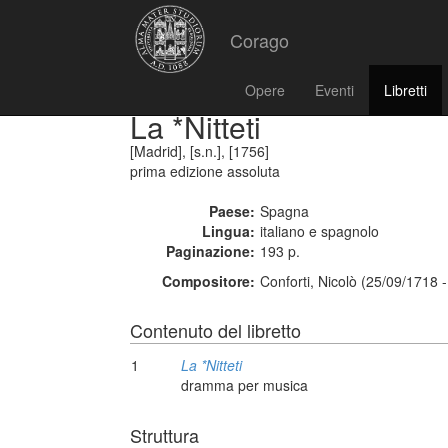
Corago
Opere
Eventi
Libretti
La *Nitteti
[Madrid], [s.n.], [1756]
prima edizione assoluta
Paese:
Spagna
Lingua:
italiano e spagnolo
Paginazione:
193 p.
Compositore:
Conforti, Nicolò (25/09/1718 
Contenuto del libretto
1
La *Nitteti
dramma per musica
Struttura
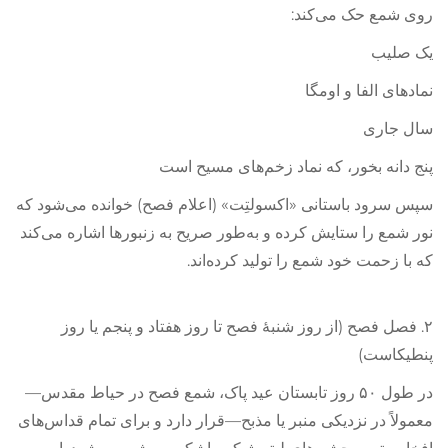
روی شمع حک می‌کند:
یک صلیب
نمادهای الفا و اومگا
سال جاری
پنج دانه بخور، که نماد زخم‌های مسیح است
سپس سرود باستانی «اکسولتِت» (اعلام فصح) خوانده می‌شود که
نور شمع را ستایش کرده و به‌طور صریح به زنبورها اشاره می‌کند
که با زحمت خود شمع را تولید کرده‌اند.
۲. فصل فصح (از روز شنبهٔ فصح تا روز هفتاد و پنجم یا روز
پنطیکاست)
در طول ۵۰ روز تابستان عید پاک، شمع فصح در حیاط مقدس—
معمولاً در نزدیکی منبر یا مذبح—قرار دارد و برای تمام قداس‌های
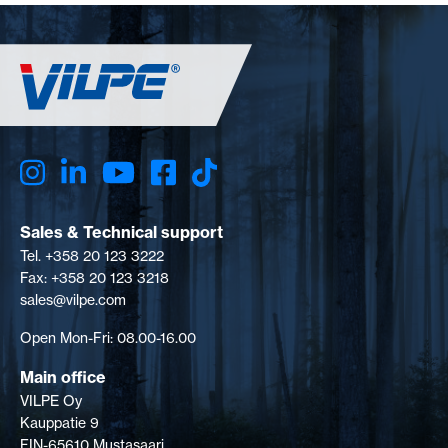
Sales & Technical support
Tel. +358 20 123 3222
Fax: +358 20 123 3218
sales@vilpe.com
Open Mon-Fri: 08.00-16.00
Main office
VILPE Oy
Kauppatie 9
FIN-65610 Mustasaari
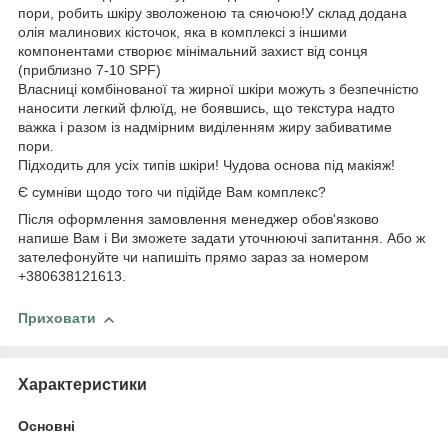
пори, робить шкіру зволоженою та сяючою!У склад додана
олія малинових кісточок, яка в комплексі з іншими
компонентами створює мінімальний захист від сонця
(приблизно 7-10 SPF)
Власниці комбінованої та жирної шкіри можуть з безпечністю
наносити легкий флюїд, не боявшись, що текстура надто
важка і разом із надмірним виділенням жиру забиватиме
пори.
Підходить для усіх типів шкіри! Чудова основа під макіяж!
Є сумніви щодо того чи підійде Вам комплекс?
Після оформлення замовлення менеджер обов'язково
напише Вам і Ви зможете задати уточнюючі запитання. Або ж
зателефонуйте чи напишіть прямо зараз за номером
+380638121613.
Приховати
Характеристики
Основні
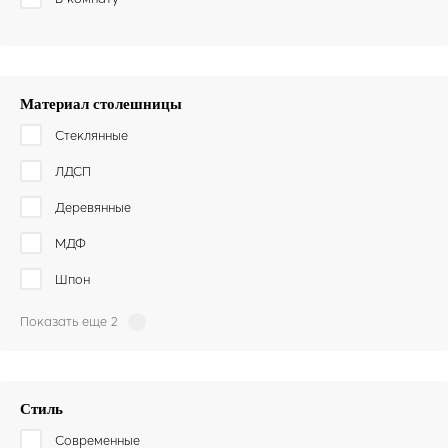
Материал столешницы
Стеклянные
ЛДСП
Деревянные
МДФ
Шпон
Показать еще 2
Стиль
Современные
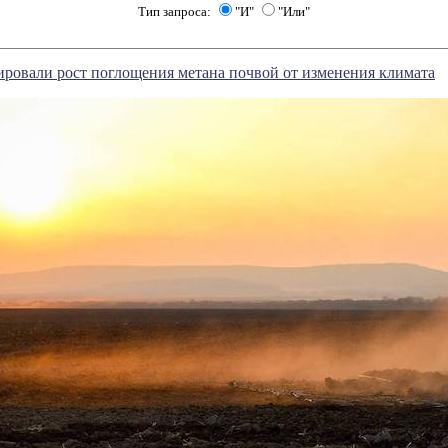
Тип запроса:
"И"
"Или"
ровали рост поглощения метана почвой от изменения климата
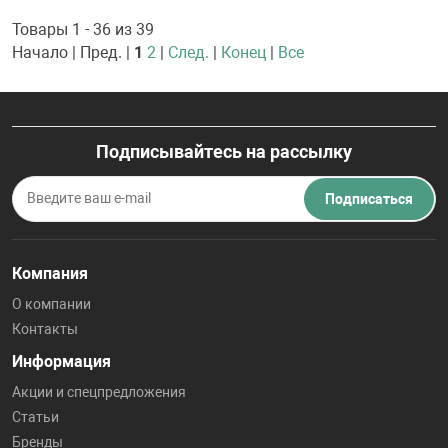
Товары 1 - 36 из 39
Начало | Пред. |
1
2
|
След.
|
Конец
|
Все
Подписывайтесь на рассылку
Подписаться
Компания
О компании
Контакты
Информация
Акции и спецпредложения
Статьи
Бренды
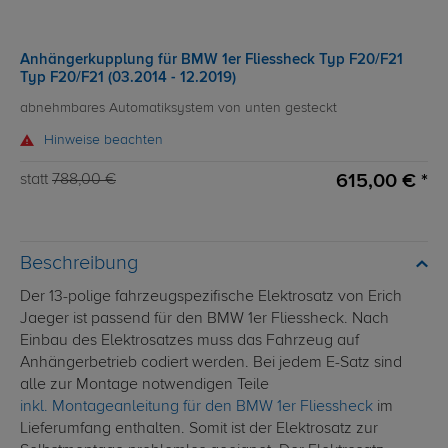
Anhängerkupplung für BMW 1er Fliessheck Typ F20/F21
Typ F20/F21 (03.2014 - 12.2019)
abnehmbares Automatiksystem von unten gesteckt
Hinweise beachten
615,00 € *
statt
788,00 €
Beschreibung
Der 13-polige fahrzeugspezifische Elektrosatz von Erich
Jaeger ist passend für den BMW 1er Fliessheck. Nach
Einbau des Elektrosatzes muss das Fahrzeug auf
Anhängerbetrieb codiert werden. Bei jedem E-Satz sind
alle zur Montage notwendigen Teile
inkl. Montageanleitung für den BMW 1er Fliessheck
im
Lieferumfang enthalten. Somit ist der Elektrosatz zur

...

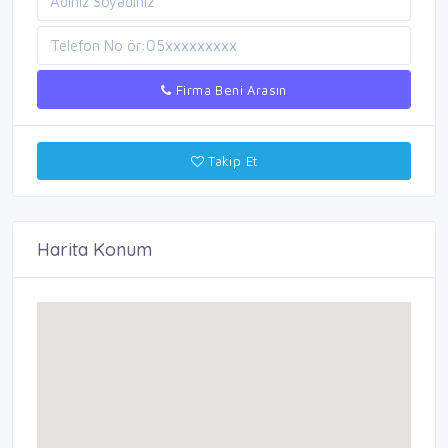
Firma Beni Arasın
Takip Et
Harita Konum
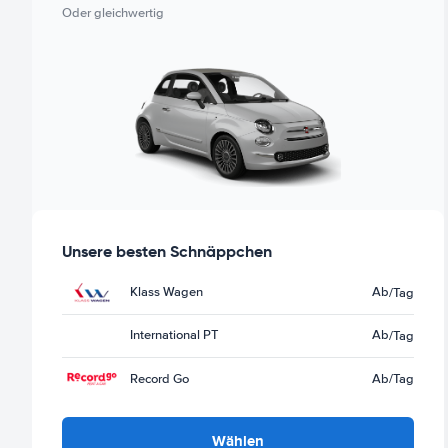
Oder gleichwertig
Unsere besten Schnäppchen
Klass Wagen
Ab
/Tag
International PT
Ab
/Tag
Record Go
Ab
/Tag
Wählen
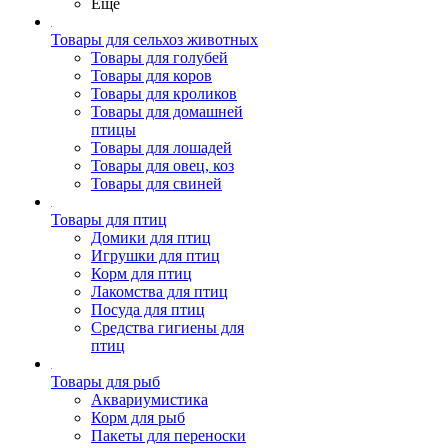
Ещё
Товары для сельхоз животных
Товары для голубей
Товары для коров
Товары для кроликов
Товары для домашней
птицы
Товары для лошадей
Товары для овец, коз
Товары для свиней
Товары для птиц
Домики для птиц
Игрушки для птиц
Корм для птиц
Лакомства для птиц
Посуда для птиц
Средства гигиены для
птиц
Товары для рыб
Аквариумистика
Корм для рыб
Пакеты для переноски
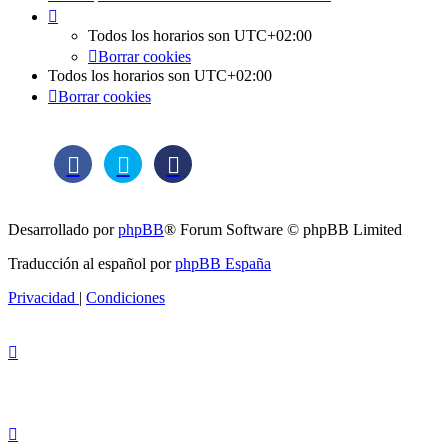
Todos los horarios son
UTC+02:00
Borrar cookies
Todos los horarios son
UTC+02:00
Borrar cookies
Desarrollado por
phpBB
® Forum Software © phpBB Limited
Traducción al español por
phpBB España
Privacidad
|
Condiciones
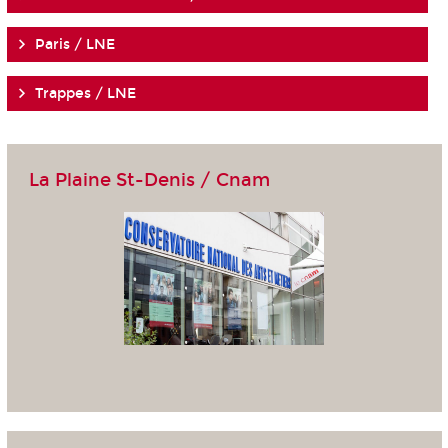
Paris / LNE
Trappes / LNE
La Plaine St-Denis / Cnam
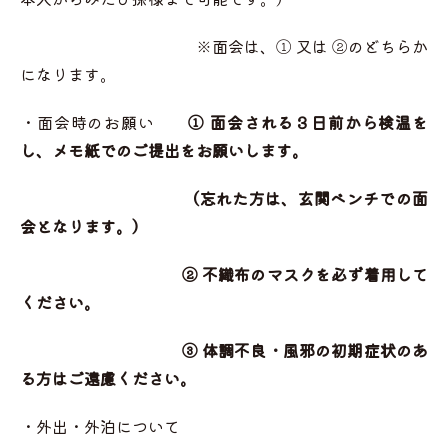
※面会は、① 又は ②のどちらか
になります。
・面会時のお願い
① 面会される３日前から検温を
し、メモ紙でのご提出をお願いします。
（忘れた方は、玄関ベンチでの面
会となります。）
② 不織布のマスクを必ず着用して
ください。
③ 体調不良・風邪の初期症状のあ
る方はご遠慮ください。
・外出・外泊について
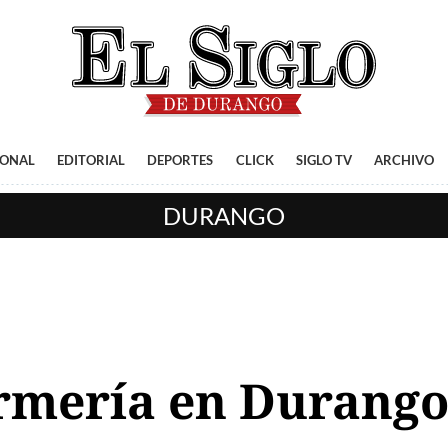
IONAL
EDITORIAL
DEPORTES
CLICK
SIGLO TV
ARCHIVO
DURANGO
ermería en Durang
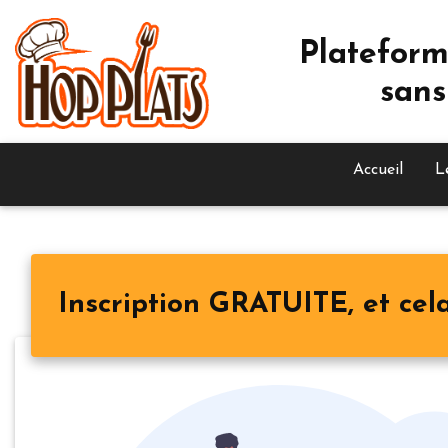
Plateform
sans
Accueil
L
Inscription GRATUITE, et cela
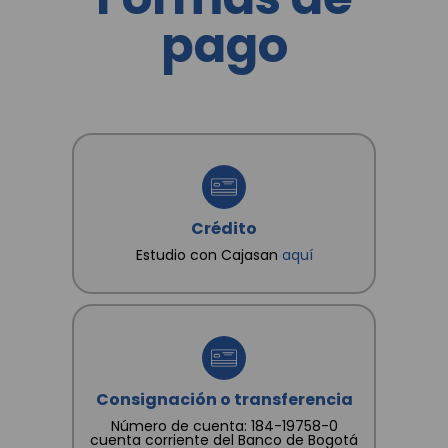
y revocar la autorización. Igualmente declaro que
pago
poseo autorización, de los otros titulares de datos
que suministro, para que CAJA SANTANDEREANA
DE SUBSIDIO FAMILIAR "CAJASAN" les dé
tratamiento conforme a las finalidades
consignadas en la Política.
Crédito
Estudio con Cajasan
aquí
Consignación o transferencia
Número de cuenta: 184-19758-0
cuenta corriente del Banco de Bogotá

Exercise goal | Whenever a line above has the word "Товары" in it, copy that line.

Answer box |
Товары 1 - 36 из 39
Товары для сельхоз животных
Товары для голубей
Товары для коров
Товары для кроликов
Товары для домашней
Товары для лошадей
Товары для овец, коз
Товары для свиней
Товары для птиц
Товары для рыб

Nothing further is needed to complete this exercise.